Anthropomorphisation is often regarded as a dirty word by those who paint animals, but how, when one is human, can one help but observe wildlife from other than a human perspective? Being inclined to rigorous study and faithful representation of my subjects, I refuse to allow my feelings for an animal to distort its anatomy, but the experiences I have with wildlife and the backstories they evoke in my mind often guide the work in directions that are, in some ways, more fanciful than factual. That is certainly the case with “The Estero Gang.”
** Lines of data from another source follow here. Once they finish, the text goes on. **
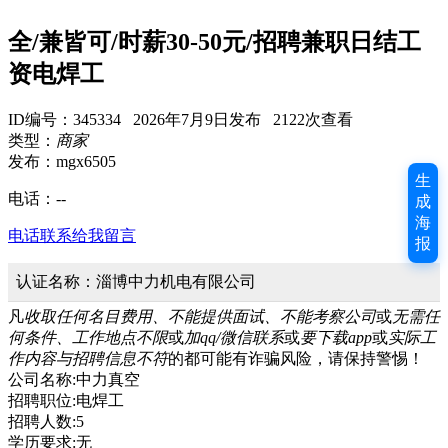
全/兼皆可/时薪30-50元/招聘兼职日结工
资电焊工
ID编号：345334 2026年7月9日发布 2122次查看
类型：
商家
发布：mgx6505
生
电话：
--
成
海
电话联系
给我留言
报
认证名称：淄博中力机电有限公司
凡
收取任何名目费用、不能提供面试、不能考察公司
或
无需任
何条件、工作地点不限
或
加qq/微信联系
或
要下载app
或
实际工
作内容与招聘信息不符
的都可能有诈骗风险，请保持警惕！
公司名称:中力真空
招聘职位:电焊工
招聘人数:5
学历要求:无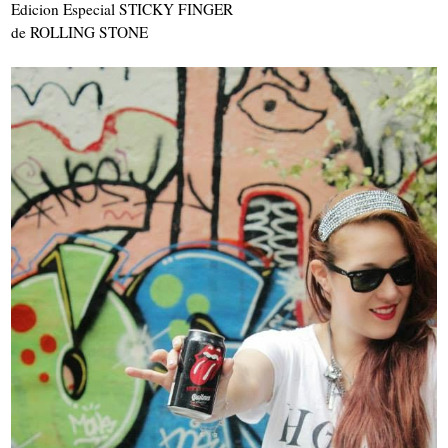
Edicion Especial STICKY FINGER
de ROLLING STONE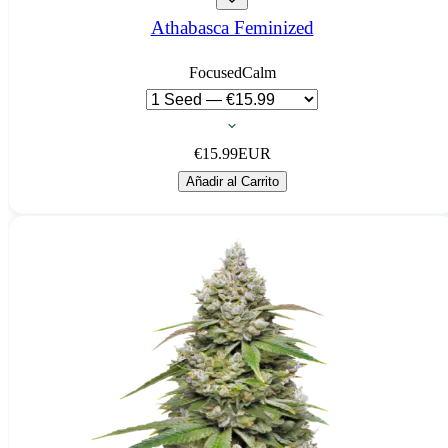
Athabasca Feminized
Focused
Calm
€
15.99
EUR
Añadir al Carrito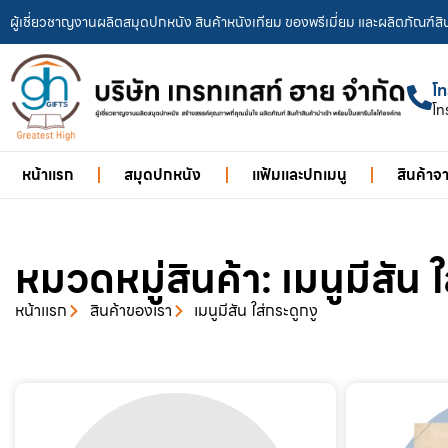
ผู้เชี่ยวชาญงานผลิตสมุดปกหนัง สินค้าหนังเทียม ของพรีเมี่ยม และผลิตภัณฑ์สิน
โท
โท
หน้าแรก
สมุดปกหนัง
แฟ้มเเละปกเมนู
สินค้าจ
หมวดหมู่สินค้า: เมนูมีสัน ใ
หน้าเเรก
สินค้าของเรา
เมนูมีสัน ใส่กระดูกงู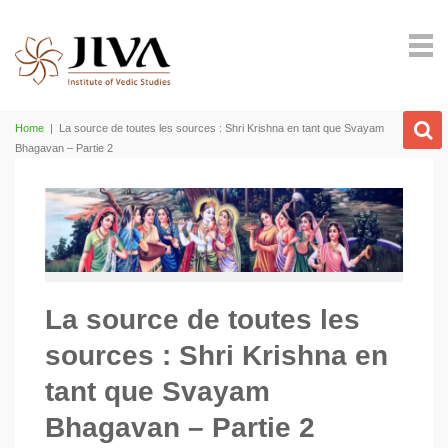
Home
|
La source de toutes les sources : Shri Krishna en tant que Svayam
Bhagavan – Partie 2
La source de toutes les
sources : Shri Krishna en
tant que Svayam
Bhagavan – Partie 2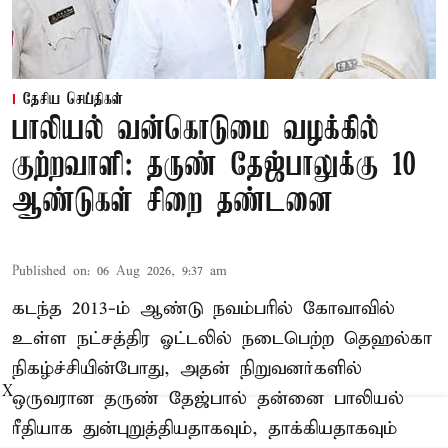
தேசிய செய்திகள்
பாலியல் வன்கொடுமை வழக்கில்
குற்றவாளி: தருண் தேஜ்பாலுக்கு 10
ஆண்டுகள் சிறை தண்டனை
Published on
:
06 Aug 2026, 9:37 am
கடந்த 2013-ம் ஆண்டு நவம்பரில் கோவாவில்
உள்ள நட்சத்திர ஓட்டலில் நடைபெற்ற தெஹல்கா
நிகழ்ச்சியின்போது, அதன் நிறுவனர்களில்
X
ஒருவரான தருண் தேஜ்பால் தன்னை பாலியல்
ரீதியாக துன்புறுத்தியதாகவும், தாக்கியதாகவும்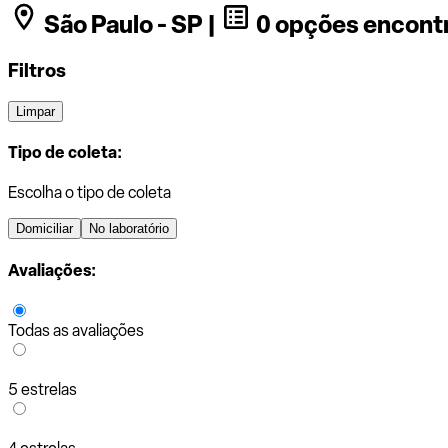
São Paulo - SP |
0 opções encont
Filtros
Limpar
Tipo de coleta:
Escolha o tipo de coleta
Domiciliar
No laboratório
Avaliações:
Todas as avaliações
5 estrelas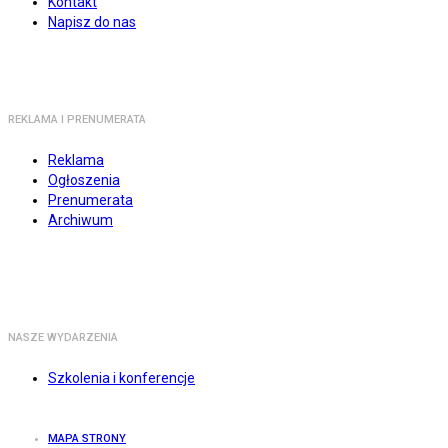
Kontakt
Napisz do nas
REKLAMA I PRENUMERATA
Reklama
Ogłoszenia
Prenumerata
Archiwum
NASZE WYDARZENIA
Szkolenia i konferencje
MAPA STRONY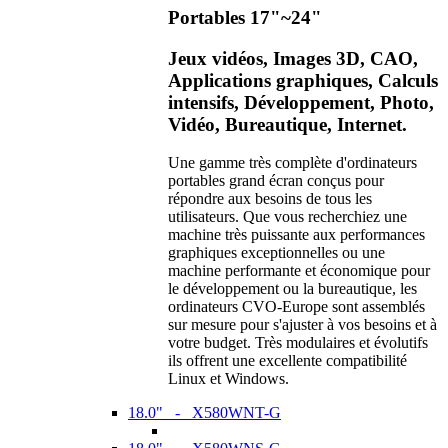
Portables 17"~24"
Jeux vidéos, Images 3D, CAO,
Applications graphiques, Calculs
intensifs, Développement, Photo,
Vidéo, Bureautique, Internet.
Une gamme très complète d'ordinateurs
portables grand écran conçus pour
répondre aux besoins de tous les
utilisateurs. Que vous recherchiez une
machine très puissante aux performances
graphiques exceptionnelles ou une
machine performante et économique pour
le développement ou la bureautique, les
ordinateurs CVO-Europe sont assemblés
sur mesure pour s'ajuster à vos besoins et à
votre budget. Très modulaires et évolutifs
ils offrent une excellente compatibilité
Linux et Windows.
18.0" - X580WNT-G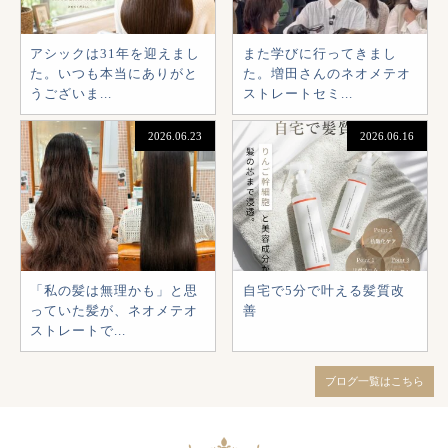
アシックは31年を迎えまし
また学びに行ってきまし
た。いつも本当にありがと
た。増田さんのネオメテオ
うございま...
ストレートセミ...
2026.06.23
2026.06.16
「私の髪は無理かも」と思
自宅で5分で叶える髪質改
っていた髪が、ネオメテオ
善
ストレートで...
ブログ一覧はこちら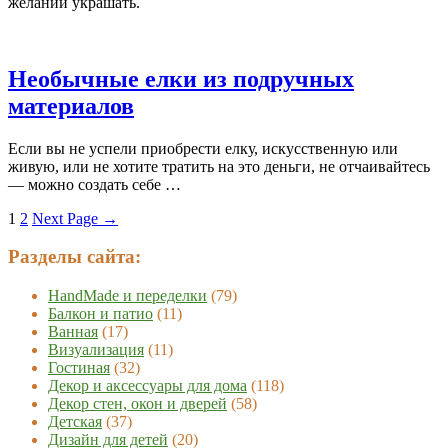
желании украшать.
Необычные елки из подручных
материалов
Если вы не успели приобрести елку, искусственную или
живую, или не хотите тратить на это деньги, не отчаивайтесь
— можно создать себе …
1
2
Next Page
→
Разделы сайта:
HandMade и переделки
(79)
Балкон и патио
(11)
Ванная
(17)
Визуализация
(11)
Гостиная
(32)
Декор и аксессуары для дома
(118)
Декор стен, окон и дверей
(58)
Детская
(37)
Дизайн для детей
(20)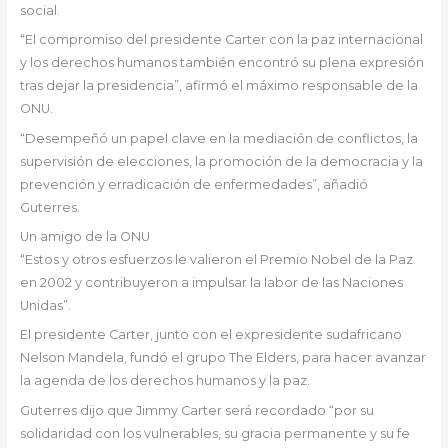
social.
“El compromiso del presidente Carter con la paz internacional
y los derechos humanos también encontró su plena expresión
tras dejar la presidencia”, afirmó el máximo responsable de la
ONU.
“Desempeñó un papel clave en la mediación de conflictos, la
supervisión de elecciones, la promoción de la democracia y la
prevención y erradicación de enfermedades”, añadió
Guterres.
Un amigo de la ONU
“Estos y otros esfuerzos le valieron el Premio Nobel de la Paz
en 2002 y contribuyeron a impulsar la labor de las Naciones
Unidas”.
El presidente Carter, junto con el expresidente sudafricano
Nelson Mandela, fundó el grupo The Elders, para hacer avanzar
la agenda de los derechos humanos y la paz.
Guterres dijo que Jimmy Carter será recordado “por su
solidaridad con los vulnerables, su gracia permanente y su fe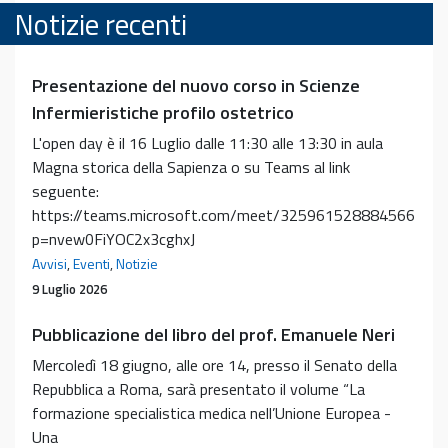
Notizie recenti
Presentazione del nuovo corso in Scienze
Infermieristiche profilo ostetrico
L'open day è il 16 Luglio dalle 11:30 alle 13:30 in aula
Magna storica della Sapienza o su Teams al link
seguente:
https://teams.microsoft.com/meet/325961528884566?
p=nvew0FiYOC2x3cghxJ
Avvisi
,
Eventi
,
Notizie
9 Luglio 2026
Pubblicazione del libro del prof. Emanuele Neri
Mercoledì 18 giugno, alle ore 14, presso il Senato della
Repubblica a Roma, sarà presentato il volume “La
formazione specialistica medica nell’Unione Europea -
Una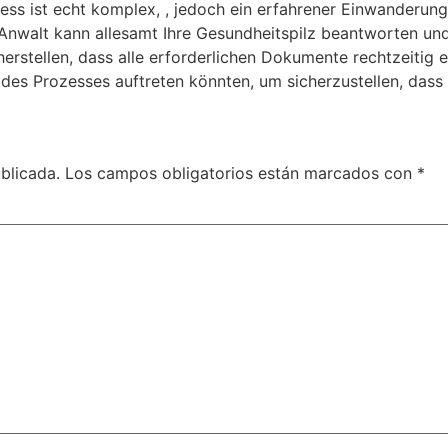
ss ist echt komplex, , jedoch ein erfahrener Einwanderung
ge Anwalt kann allesamt Ihre Gesundheitspilz beantworten u
herstellen, dass alle erforderlichen Dokumente rechtzeitig 
des Prozesses auftreten könnten, um sicherzustellen, dass 
blicada.
Los campos obligatorios están marcados con
*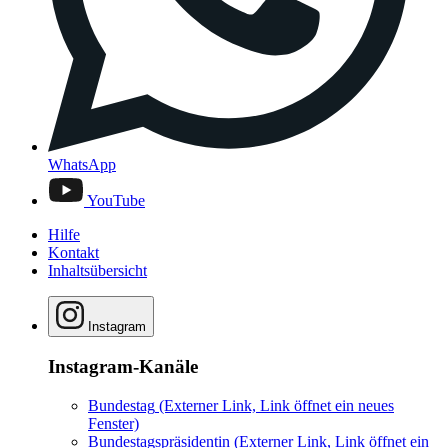
WhatsApp
YouTube
Hilfe
Kontakt
Inhaltsübersicht
Instagram
Instagram-Kanäle
Bundestag
(Externer Link, Link öffnet ein neues
Fenster)
Bundestagspräsidentin
(Externer Link, Link öffnet ein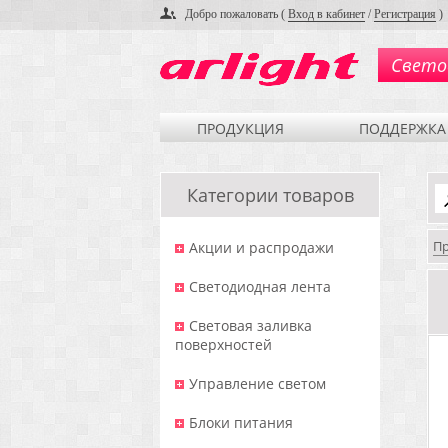
Добро пожаловать (
Вход в кабинет
/
Регистрация
)
Свето
ПРОДУКЦИЯ
ПОДДЕРЖКА
Категории товаров
П
Акции и распродажи
Светодиодная лента
Световая заливка
поверхностей
Управление светом
Блоки питания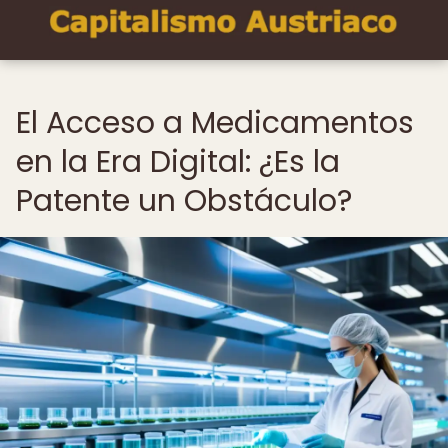
El Acceso a Medicamentos
en la Era Digital: ¿Es la
Patente un Obstáculo?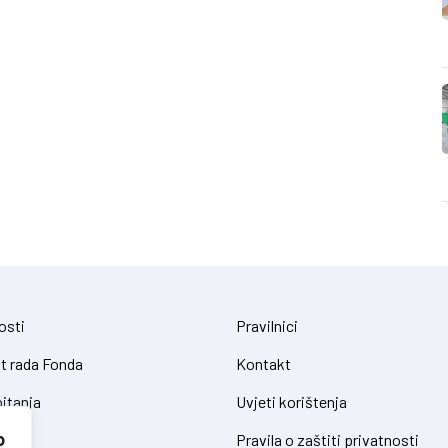
osti
Pravilnici
t rada Fonda
Kontakt
itanja
Uvjeti korištenja
o
Pravila o zaštiti privatnosti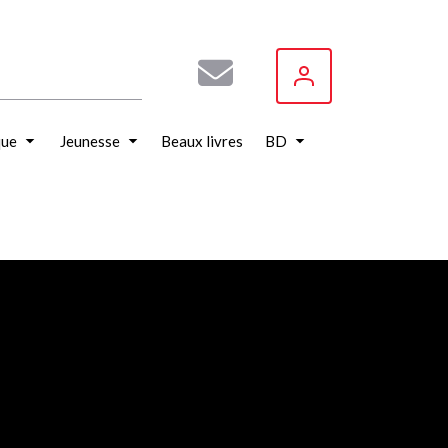
que
Jeunesse
Beaux livres
BD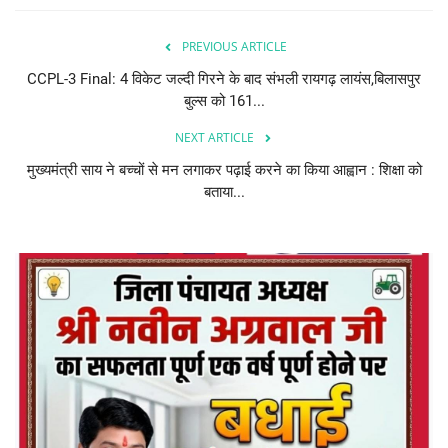
PREVIOUS ARTICLE
CCPL-3 Final: 4 विकेट जल्दी गिरने के बाद संभली रायगढ़ लायंस,बिलासपुर
बुल्स को 161...
NEXT ARTICLE
मुख्यमंत्री साय ने बच्चों से मन लगाकर पढ़ाई करने का किया आह्वान : शिक्षा को
बताया...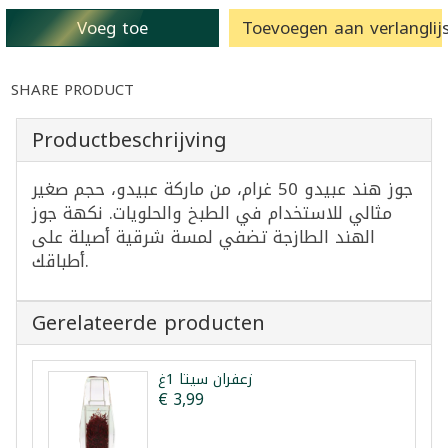
Voeg toe
Toevoegen aan verlanglijs
SHARE PRODUCT
Productbeschrijving
جوز هند عبيدو 50 غرام، من ماركة عبيدو، حجم صغير
مثالي للاستخدام في الطبخ والحلويات. نكهة جوز
الهند الطازجة تضفي لمسة شرقية أصيلة على
أطباقك.
Gerelateerde producten
زعفران سيتا 1غ
€ 3,99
The painting began during a recent trip to San Carlos, Mexico, on the coast of the Sea of Cortez. I took several long hikes around the nearby estero, a unique intertidal zone between desert and sea. I was delighted to encounter huge numbers of fiddler crabs, then thoroughly fascinated when I realized how many distinctly different varieties I could encounter within a fairly short distance. There was the luminous yellow or chartreuse Uca vocator, the delicate orange Uca crenulata, and the glorious lipstick magenta and purple Uca musica, so tiny and so numerous on one stretch of beach I had to concentrate to avoid stepping on them as they zig-zagged the sand. Then of course there was the distinctly larger, massive-clawed Uca princeps, the crab that dominates the center of the composition and became known to me as Fiddles McGee. It is a site both impressive and comical to see one of these two to three inch long, stalk-eyed aliens waving a pop-eye claw in the air to ward off a six-foot-tall man. It was this fearlessness and audacity that most inspired me to paint these crabs. I watched them for hours and fell in love, not only with their bizarre, intricate bodies, flashy colors, and cheeky personalities, but with their constant, regimented marches across the mudflats. I began to see them as a great crustacean army and imagined the ambitious foot-soldiers, the crafty generals, the armchair retirees, and the clashes of claw against claw in the endless struggle for power.
However fanciful those sentiments may be, they informed this composition, a sort of patchwork quilt sampler of the crabs I observed set against a backdrop of brightly colored silhouettes that suggest in an interpretive fashion- rather than describe in a literal fashion- the profusion of different species and the endless procession of their colorful ranks across the ever-changing landscape.